Problem to solve => From the line with "Отчёт создан 317 дней назад" through the line with "Wersja do druku", inclusive, return each line of the data below exactly and leave the rest out.

+---+

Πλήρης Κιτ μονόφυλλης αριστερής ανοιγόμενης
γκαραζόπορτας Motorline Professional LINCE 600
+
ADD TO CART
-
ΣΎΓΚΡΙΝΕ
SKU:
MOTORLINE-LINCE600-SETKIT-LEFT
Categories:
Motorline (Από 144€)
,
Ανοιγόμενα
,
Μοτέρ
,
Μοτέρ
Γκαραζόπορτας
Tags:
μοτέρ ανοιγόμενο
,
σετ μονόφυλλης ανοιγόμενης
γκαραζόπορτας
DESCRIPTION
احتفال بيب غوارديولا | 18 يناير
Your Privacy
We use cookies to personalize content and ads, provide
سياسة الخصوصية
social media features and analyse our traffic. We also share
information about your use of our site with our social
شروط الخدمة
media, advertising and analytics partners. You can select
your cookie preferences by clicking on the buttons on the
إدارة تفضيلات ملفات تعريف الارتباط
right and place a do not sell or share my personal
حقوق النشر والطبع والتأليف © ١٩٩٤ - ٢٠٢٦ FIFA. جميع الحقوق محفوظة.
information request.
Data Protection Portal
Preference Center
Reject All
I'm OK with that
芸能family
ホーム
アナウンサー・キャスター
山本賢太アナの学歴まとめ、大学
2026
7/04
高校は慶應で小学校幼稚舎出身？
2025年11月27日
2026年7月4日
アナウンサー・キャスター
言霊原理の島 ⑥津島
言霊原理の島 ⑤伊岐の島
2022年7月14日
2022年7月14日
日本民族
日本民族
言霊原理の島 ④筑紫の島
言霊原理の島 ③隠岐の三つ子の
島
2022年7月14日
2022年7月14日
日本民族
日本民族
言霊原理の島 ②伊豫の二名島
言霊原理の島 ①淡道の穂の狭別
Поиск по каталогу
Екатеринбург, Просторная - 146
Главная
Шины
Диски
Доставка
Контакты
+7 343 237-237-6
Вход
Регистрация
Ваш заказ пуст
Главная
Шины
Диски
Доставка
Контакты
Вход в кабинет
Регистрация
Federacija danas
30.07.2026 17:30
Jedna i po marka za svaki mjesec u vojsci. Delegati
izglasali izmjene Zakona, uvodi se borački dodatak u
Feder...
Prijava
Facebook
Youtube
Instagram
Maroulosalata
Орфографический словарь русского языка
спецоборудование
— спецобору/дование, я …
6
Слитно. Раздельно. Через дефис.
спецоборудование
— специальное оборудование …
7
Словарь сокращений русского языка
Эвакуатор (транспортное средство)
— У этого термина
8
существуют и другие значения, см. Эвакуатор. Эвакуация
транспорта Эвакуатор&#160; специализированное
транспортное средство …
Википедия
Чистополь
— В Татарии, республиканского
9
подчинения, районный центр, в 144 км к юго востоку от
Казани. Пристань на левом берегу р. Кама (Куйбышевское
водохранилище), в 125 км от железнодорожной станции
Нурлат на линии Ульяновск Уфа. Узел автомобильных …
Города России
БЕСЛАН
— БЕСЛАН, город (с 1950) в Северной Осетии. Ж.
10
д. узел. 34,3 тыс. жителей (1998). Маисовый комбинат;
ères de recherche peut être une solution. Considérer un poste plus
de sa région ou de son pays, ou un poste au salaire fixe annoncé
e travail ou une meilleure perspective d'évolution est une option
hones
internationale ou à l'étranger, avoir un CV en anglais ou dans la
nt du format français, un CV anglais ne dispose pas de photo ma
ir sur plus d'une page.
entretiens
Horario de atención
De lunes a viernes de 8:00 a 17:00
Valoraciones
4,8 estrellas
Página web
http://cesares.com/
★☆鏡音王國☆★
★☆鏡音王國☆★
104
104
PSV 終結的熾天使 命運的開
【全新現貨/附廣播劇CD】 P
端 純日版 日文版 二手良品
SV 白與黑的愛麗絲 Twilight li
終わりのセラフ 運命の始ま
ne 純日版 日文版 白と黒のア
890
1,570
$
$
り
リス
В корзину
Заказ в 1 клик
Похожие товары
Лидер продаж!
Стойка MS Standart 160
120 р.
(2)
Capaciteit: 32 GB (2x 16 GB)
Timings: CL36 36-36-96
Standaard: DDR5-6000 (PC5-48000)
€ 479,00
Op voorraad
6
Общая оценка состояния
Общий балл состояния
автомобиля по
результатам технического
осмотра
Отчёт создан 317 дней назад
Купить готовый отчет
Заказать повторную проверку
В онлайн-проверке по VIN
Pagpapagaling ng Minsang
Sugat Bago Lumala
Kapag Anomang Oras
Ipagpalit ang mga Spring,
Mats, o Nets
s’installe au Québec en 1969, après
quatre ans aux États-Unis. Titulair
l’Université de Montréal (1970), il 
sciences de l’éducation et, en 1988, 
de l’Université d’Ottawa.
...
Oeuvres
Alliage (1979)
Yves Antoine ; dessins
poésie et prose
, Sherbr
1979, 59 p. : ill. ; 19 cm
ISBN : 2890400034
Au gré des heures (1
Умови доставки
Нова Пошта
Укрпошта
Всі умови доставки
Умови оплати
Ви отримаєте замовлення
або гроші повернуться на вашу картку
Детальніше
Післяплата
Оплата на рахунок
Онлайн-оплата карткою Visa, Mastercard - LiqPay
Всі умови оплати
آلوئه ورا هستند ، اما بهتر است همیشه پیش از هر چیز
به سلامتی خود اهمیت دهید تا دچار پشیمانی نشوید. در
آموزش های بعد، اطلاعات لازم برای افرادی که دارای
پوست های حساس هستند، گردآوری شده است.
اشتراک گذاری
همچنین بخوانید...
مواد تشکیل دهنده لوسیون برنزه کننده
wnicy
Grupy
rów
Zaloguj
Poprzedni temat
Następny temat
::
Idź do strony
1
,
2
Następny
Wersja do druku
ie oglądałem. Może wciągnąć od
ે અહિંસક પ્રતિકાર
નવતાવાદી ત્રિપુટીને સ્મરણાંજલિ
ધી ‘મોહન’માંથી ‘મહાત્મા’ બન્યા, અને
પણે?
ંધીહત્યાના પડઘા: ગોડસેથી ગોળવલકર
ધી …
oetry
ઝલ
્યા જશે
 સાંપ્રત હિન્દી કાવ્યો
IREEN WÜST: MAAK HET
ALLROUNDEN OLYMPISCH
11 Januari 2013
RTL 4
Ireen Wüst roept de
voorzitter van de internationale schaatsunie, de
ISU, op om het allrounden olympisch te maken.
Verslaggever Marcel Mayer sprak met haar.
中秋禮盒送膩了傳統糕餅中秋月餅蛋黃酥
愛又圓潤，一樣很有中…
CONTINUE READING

+---+

Reply =>
Отчёт создан 317 дней назад
Купить готовый отчет
Заказать повторную проверку
В онлайн-проверке по VIN
Pagpapagaling ng Minsang
Sugat Bago Lumala
Kapag Anomang Oras
Ipagpalit ang mga Spring,
Mats, o Nets
s’installe au Québec en 1969, après
quatre ans aux États-Unis. Titulair
l’Université de Montréal (1970), il 
sciences de l’éducation et, en 1988, 
de l’Université d’Ottawa.
...
Oeuvres
Alliage (1979)
Yves Antoine ; dessins
poésie et prose
, Sherbr
1979, 59 p. : ill. ; 19 cm
ISBN : 2890400034
Au gré des heures (1
Умови доставки
Нова Пошта
Укрпошта
Всі умови доставки
Умови оплати
Ви отримаєте замовлення
або гроші повернуться на вашу картку
Детальніше
Післяплата
Оплата на рахунок
Онлайн-оплата карткою Visa, Mastercard - LiqPay
Всі умови оплати
آلوئه ورا هستند ، اما بهتر است همیشه پیش از هر چیز
به سلامتی خود اهمیت دهید تا دچار پشیمانی نشوید. در
آموزش های بعد، اطلاعات لازم برای افرادی که دارای
پوست های حساس هستند، گردآوری شده است.
اشتراک گذاری
همچنین بخوانید...
مواد تشکیل دهنده لوسیون برنزه کننده
wnicy
Grupy
rów
Zaloguj
Poprzedni temat
Następny temat
::
Idź do strony
1
,
2
Następny
Wersja do druku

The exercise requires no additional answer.